Vets warn about dangers of common flea treatments after this post went viral

Can you imagine how this woman felt? She bought a common flea treatment from Big W to treat her cat
Pets

Can you imagine how this woman felt? She bought a common flea treatment from Big W to treat her cat only to find out the hard way that the product was actually quite dangerous for her feline friend.

In desperation, she took to Facebook with her story:

Hi Big W, I tried to contact you yesterday in relation to a safety concern requiring urgent attention (using the phone number on your website) however I kept getting put through to Woolworths who eventually transferred me to an automated phone line. My safety concern is that I purchased Exelpet FLEABAN from Big W for use on my cat—you can see that the label clearly states ‘for cats and dogs’. After following the instructions on the bottle and administering FLEABAN to my cat, she began foaming at the mouth and convulsing. I took her to the animal hospital where they informed me that a key ingredient in FLEABAN (pyrethrins) is highly toxic to cats. The vet suggested that I contact you via Facebook to ask that you remove this product from your stock. I can’t save my cat the 12 hour stay in hospital under observation for neurological damage, and I can’t save myself the $700 vet bill, but hopefully I can ask you to take this product off your shelves and maybe save some others in the future.

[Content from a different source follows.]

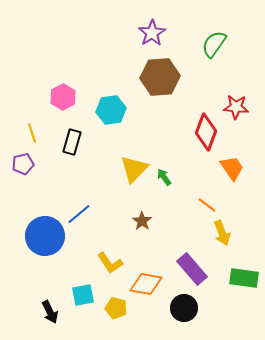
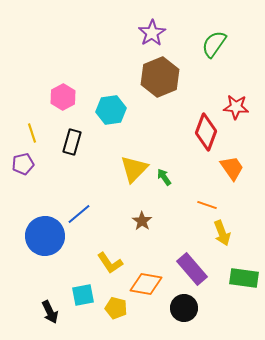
brown hexagon: rotated 18 degrees counterclockwise
orange line: rotated 18 degrees counterclockwise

Big W replied immediately, asking the woman for her details, but the post instantly gained a lot of attention – and has drawn out similar stories that allegedly involve the same product.

11222429_542663013972_4735970976124052915_o

Lucas Flin, wrote, “Our dog got semi paralyzed and nearly died two hours after using this product. After advice from the vet looking after her and help from Google we discovered that it is a lethal side effect of the chemical pyretherins as mentioned above. It is harmful to all animals but seemingly lethal to small dogs and cats. Why is it being sold if this is common knowledge?? I think we (and anyone else affected by this) need to look into this further!”

Several other commenters told similar stories, while others pointed out that the issue lay with the producers of the product, not the store itself, and that the product is on sale in supermarkets too.

It’s not known whether the instances were due to the pets having a reaction to the product, or an issue with the ingredients themselves.

Several vets added their voice, telling people to be selective about where they buy their pet’s products from.

Harry Sue Dislers-Grieve, said, “Vet nurse……please please people stop buying any kind of medication from stores…..please buy from vets…..yes you will pay a bit more but you will get the correct medication ..sprays washers etc etc.”

Shayla Diamond adds, “I’m a vet surgeon and the best advice I can give you is buy your wormers and flea treatments from a veterinary clinic. In saying that remember that Big W and all the other stores are just stocking the companies product and the sales assistants know nothing about the product, they probably don’t even know what it’s used for and that’s really wrong.”

Do you have a pet? Do you buy flea treatments and other products from stores or from vet practices?